KEENE, N.H.
THE NEW CAMPAIGN that was launched in Iowa Monday night was established as fact in New Hampshire last night. John Edwards got asked about confronting Al Qaeda, dealing with Muslim nations, paying for the occupation of Iraq, overriding state laws on marriage licenses, and guns -- respectfully.
John Kerry was asked about facing President Bush on tax issues, the Iraq war, and military deployments, -- mostly respectfully.
Howard Dean got similar treatment, except when he was being asked about his temperament and his plunge in Iowa -- most famously when Peter Jennings of ABC asked him to respond either to a question about taxes or to one about his infamous Monday night screech (Dean chose both).

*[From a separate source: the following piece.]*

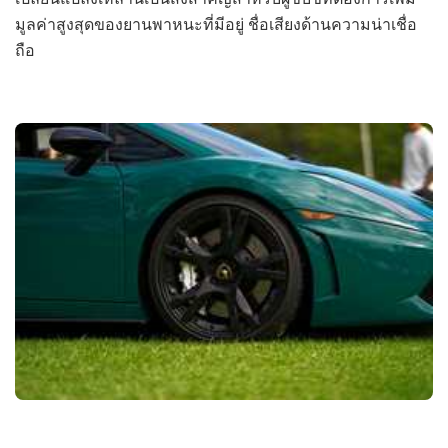
มูลค่าสูงสุดของยานพาหนะที่มีอยู่ ชื่อเสียงด้านความน่าเชื่อ
ถือ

And Wesley Clark got asked about his credentials as a recently self-discovered Democrat, his business dealings with former Pentagon colleagues, and the endorsement statement of film-maker Michael Moore, who called Bush a "deserter" in his silent presence.

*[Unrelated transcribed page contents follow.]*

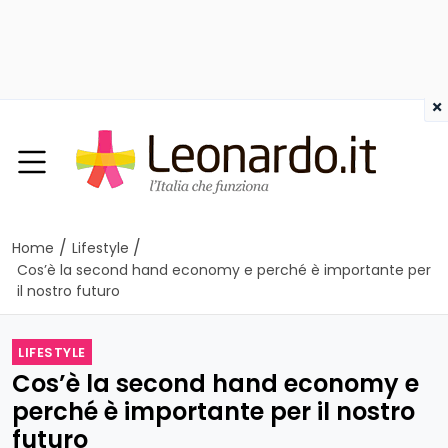
×
/
/
Home
Lifestyle
Cos’è la second hand economy e perché è importante per
il nostro futuro
LIFESTYLE
Cos’è la second hand economy e
perché è importante per il nostro
futuro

The political importance was in the questions, not the answers -- which on a night with so much at stake were predictably safe and not likely to produce much post-debate controversy.
In the pre-Monday campaign, Dean and now-departed Dick Gephardt clawed at each other while Kerry and Edwards soared to dominance by staying more focused on the kitchen table issues clearly most important to Iowans -- as they clearly are here as well.
In the new campaign Kerry and Edwards have been able to operate the same campaigns here while Dean and Clark have had to spend precious time justifying their positions in the campaign -- both rocked by the Iowa results.
Coming into the debate, it was Kerry and to a lesser extent Edwards who have kept moving forward; it was Dean and Clark who found themselves struggling to hang onto pre-Iowa positions. That dynamic was not changed by the debate, which means Dean and Clark will have to climb an even steeper hill for the next four days.
The last time the field debated in this state, in the immediate aftermath of Al Gore's endorsement of Dean, the atmosphere was the reverse; last night showed that what goes around comes around.
The result was that Kerry and Edwards (especially on foreign policy issues) got another opportunity to display their convictions and ideas. With almost every query to Dean and Clark, there was the additional element of self-justification. In Dean's case, there was the further matter of his appearance immediately after with Diane Sawyer on ABC and, more important, his wife -- and more post-Monday self-justification.
This inevitable side issue of self teed up a golf ball, which Edwards belted with a riff, criticizing the questions about "us" that should have been more focused on "you" (voters) -- still another opportunity for the new campaign to take root.